In this work, we performed a study to assess the interactions between the ricin toxin A (RTA) subunit of ricin and some of its inhibitors using modern semiempirical quantum chemistry and ONIOM quantum mechanics/molecular mechanics (QM/MM) methods. Two approaches were followed (calculation of binding enthalpies, ΔHbind, and reactivity quantum chemical descriptors) and compared with the respective half-maximal inhibitory concentration (IC50) experimental data, to gain insight into RTA inhibitors and verify which quantum chemical method would better describe RTA–ligand interactions. The geometries for all RTA–ligand complexes were obtained after running classical molecular dynamics simulations in aqueous media. We found that single-point energy calculations of ΔHbind with the PM6-DH+, PM6-D3H4, and PM7 semiempirical methods and ONIOM QM/MM presented a good correlation with the IC50 data.
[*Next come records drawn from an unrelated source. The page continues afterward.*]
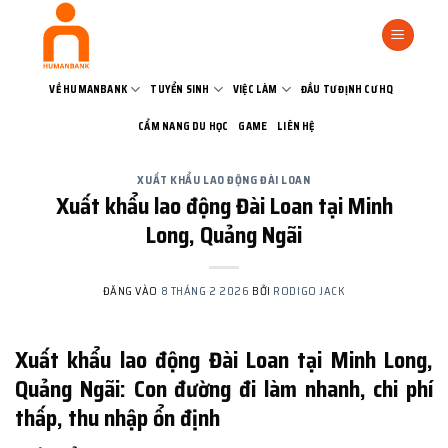
Bỏ
qua
nội
dung
VỀ HUMANBANK
TUYỂN SINH
VIỆC LÀM
ĐẦU TƯ ĐỊNH CƯ HQ
CẨM NANG DU HỌC
GAME
LIÊN HỆ
XUẤT KHẨU LAO ĐỘNG ĐÀI LOAN
Xuất khẩu lao động Đài Loan tại Minh
Long, Quảng Ngãi
ĐĂNG VÀO
8 THÁNG 2 2026
BỞI
RODIGO JACK
Xuất khẩu lao động Đài Loan tại Minh Long,
Quảng Ngãi: Con đường đi làm nhanh, chi phí
thấp, thu nhập ổn định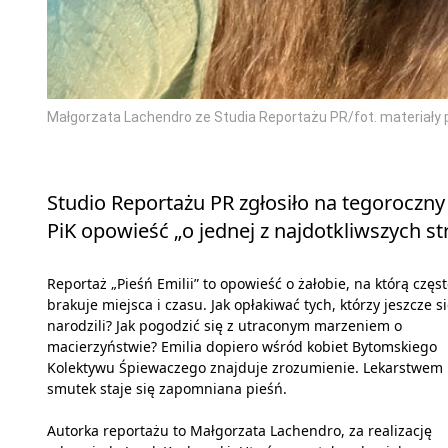
Małgorzata Lachendro ze Studia Reportażu PR/fot. materiały
Studio Reportażu PR zgłosiło na tegorocz
PiK opowieść „o jednej z najdotkliwszych str
Reportaż „Pieśń Emilii” to opowieść o żałobie, na którą częs
brakuje miejsca i czasu. Jak opłakiwać tych, którzy jeszcze si
narodzili? Jak pogodzić się z utraconym marzeniem o
macierzyństwie? Emilia dopiero wśród kobiet Bytomskiego
Kolektywu Śpiewaczego znajduje zrozumienie. Lekarstwem
smutek staje się zapomniana pieśń.
Autorka reportażu to Małgorzata Lachendro, za realizację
We also observed, however, that the correlation decreased significantly when we calculated ΔHbind after full-atom geometry optimization with all semiempirical methods. Based on the results from reactivity descriptors calculations for the cases studied, we noted that both types of interactions, molecular overlap and electrostatic interactions, play significant roles in the overall affinity of these ligands for the RTA binding pocket.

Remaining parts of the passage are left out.